AWS DevOps & Developer Productivity Blog
How AWS DevOps Agent uses multi-agent reasoning to find root causes
Confirmation bias is one of the most common reasons incident investigations take longer than they should. An on-call engineer gets alerted, forms a theory based on initial triage and experience, finds one piece of supporting evidence, and stops looking. The actual root cause — buried in a different service, a different signal, a different time window — goes undiscovered for longer than it should.
Modern distributed systems don’t lack telemetry. They lack reasoning — the ability to generate multiple explanations simultaneously, actively challenge each one, and converge on the true cause only when the evidence conclusively supports it.
AWS DevOps Agent, an autonomous agent, solves this with a multi-agent architecture that decomposes incident operations into specialized capabilities — each optimized for a different operational priority. But investigating an incident effectively requires starting with broader architectural context — which resources exist, how they relate to each other, and how they change with every deployment. That architectural understanding is what makes the difference between an agent that searches blindly through telemetry and one that reasons about your system.

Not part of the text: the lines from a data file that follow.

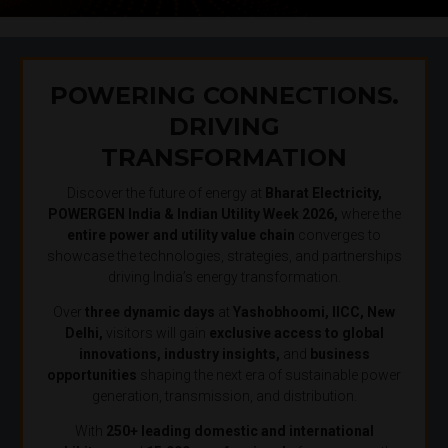
POWERING CONNECTIONS.
DRIVING
TRANSFORMATION
Discover the future of energy at
Bharat Electricity,
POWERGEN India & Indian Utility Week 2026,
where the
entire power and utility value chain
converges to
showcase the technologies, strategies, and partnerships
driving India’s energy transformation.
Over
three dynamic days
at
Yashobhoomi, IICC, New
Delhi,
visitors will gain
exclusive access to global
innovations, industry insights,
and
business
opportunities
shaping the next era of sustainable power
generation, transmission, and distribution.
With
250+ leading domestic and international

In this post, we go inside the investigation lifecycle to explain how AWS DevOps Agent reasons through complex incidents — from the topology foundation that gives it architectural awareness, through autonomous triage and deep multi-hypothesis investigation, to the learning loop that prevents future incidents. Understanding how these capabilities connect is what turns the AWS DevOps Agent from a black box into a trusted member of your on-call rotation.
The Incident Lifecycle
AWS DevOps Agent organizes incident response into multiple capabilities that mirror how the best SRE teams operate — each purpose-built for a different operational priority, all sharing a common architectural foundation.
The topology graph provides the architectural foundation. The Topology Graph feeds context across the lifecycle and the Investigation Journal runs as a continuous audit trail beneath it. Each capability above it is purpose-built for a different operational priority.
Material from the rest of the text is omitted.